All of the data that follows should be retyped exactly, please, except the pictures.

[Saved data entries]

◆ ◆ ◆

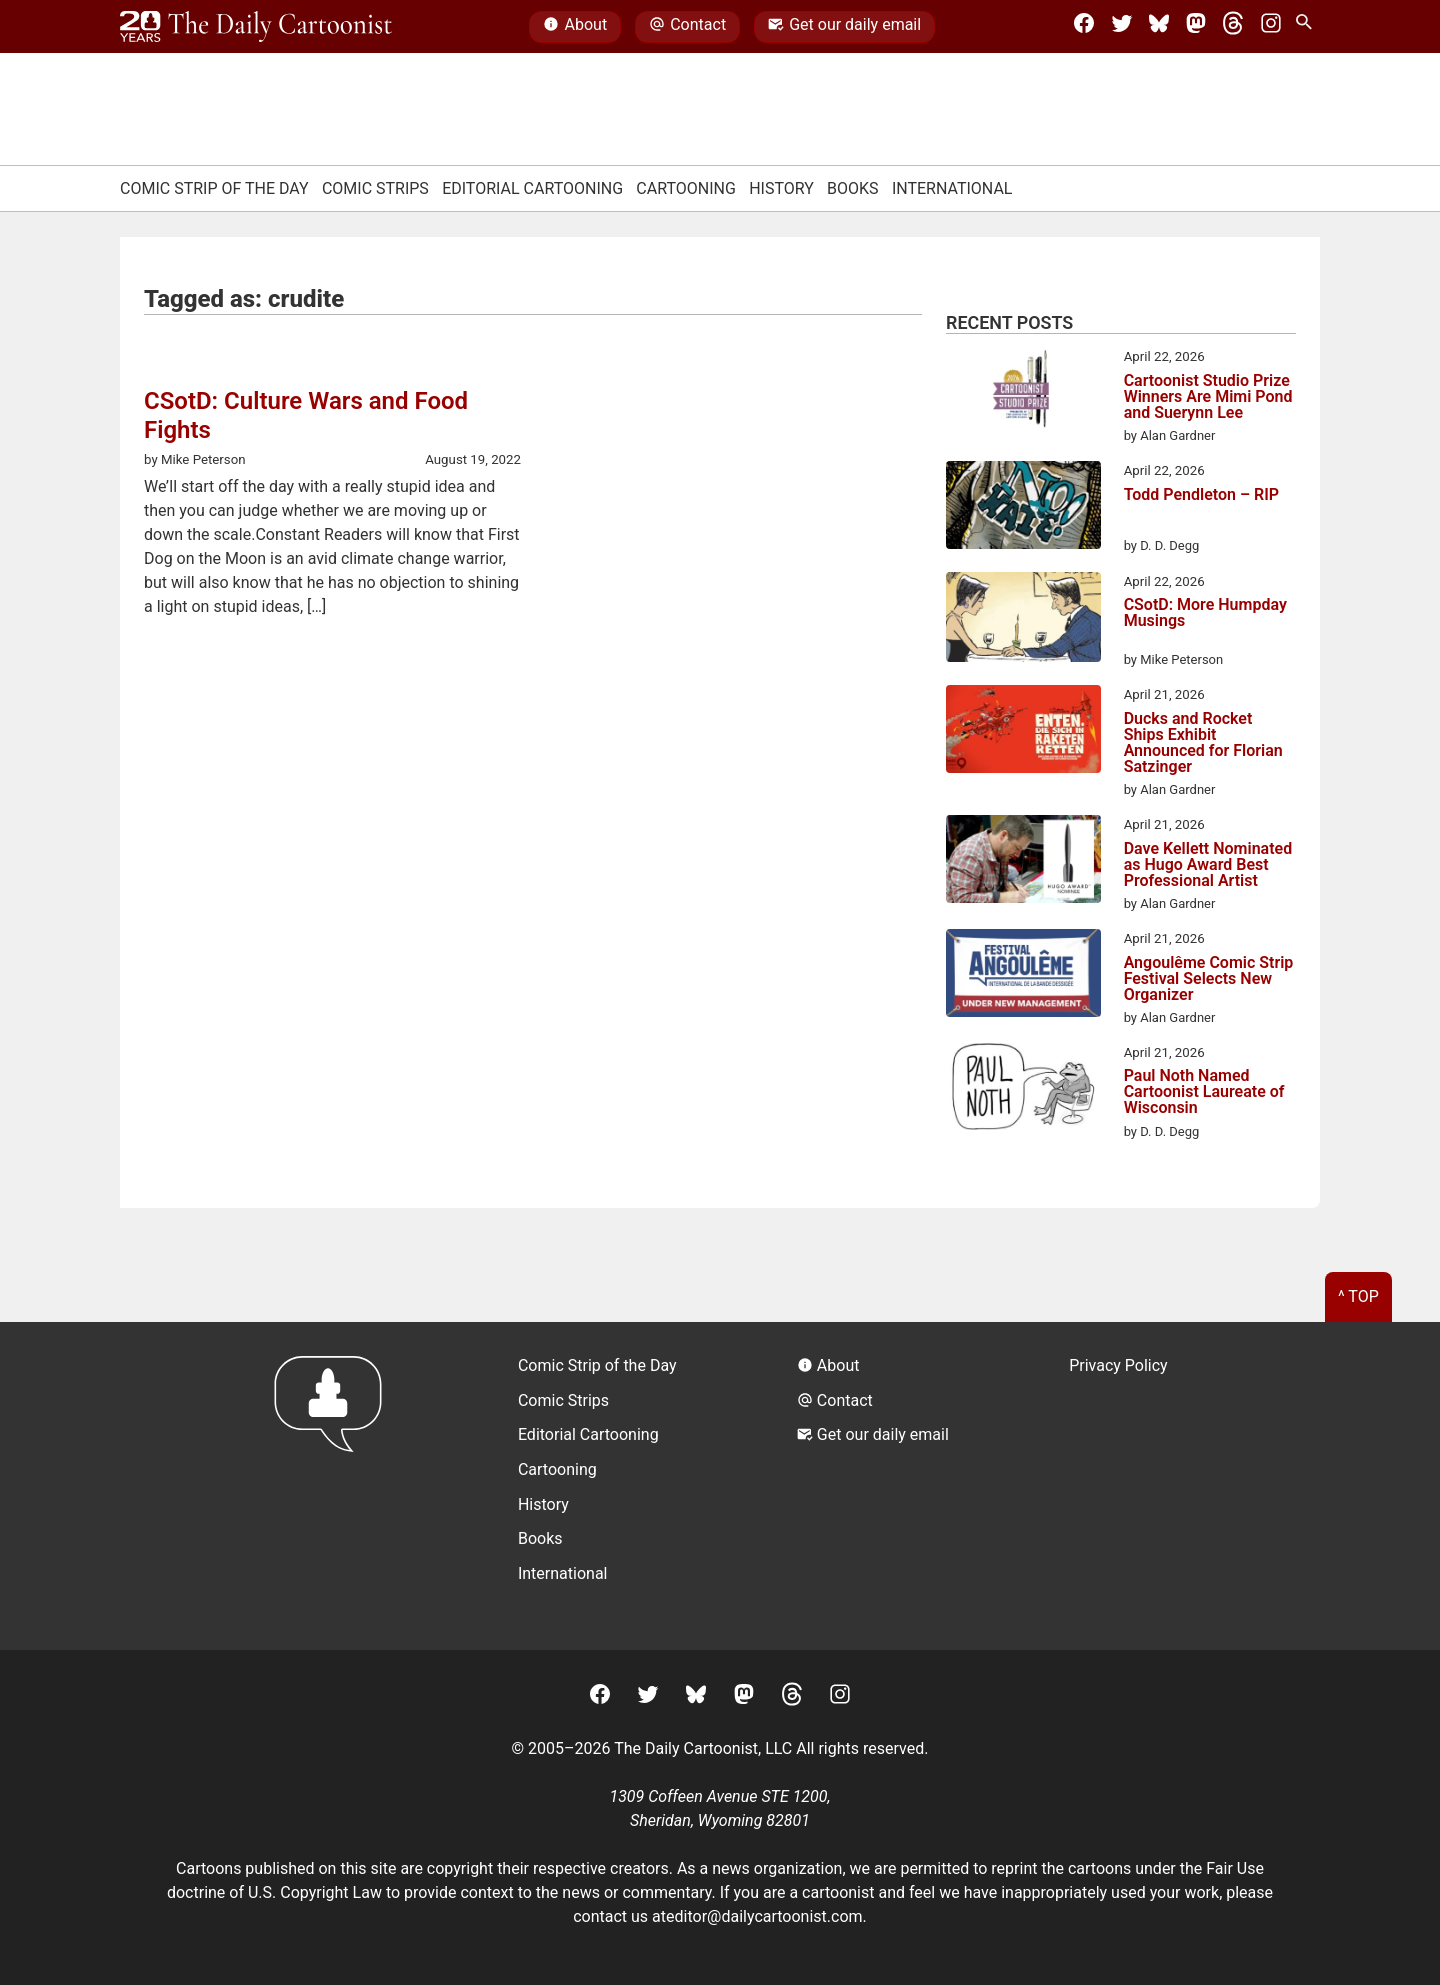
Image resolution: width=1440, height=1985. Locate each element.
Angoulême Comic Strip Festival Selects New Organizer (1209, 979)
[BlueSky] (1159, 27)
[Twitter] (1122, 27)
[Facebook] (1084, 27)
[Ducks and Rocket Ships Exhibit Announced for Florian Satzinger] (1023, 732)
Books (853, 188)
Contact (687, 27)
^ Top (1358, 1296)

◆ ◆ ◆

* **Your solution**:
Image resolution: width=1440, height=1985. Locate each element.
Angoulême Comic Strip Festival Selects New Organizer (1209, 979)
[BlueSky] (1159, 27)
[Twitter] (1122, 27)
[Facebook] (1084, 27)
[Ducks and Rocket Ships Exhibit Announced for Florian Satzinger] (1023, 732)
Books (853, 188)
Contact (687, 27)
^ Top (1358, 1296)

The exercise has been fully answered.